- _About this task_: Pull every line containing "Atendimento" from the entries.

::::::::

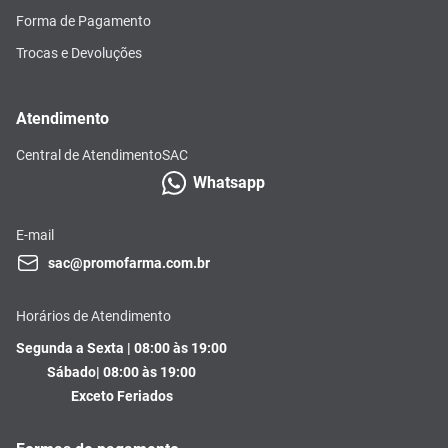
Forma de Pagamento
Trocas e Devoluções
Atendimento
Central de Atendimento
SAC
Whatsapp
E-mail
sac@promofarma.com.br
Horários de Atendimento
Segunda a Sexta | 08:00 às 19:00
Sábado| 08:00 às 19:00
Exceto Feriados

::::::::

- _Exercise solution_:
Atendimento
Central de Atendimento
Horários de Atendimento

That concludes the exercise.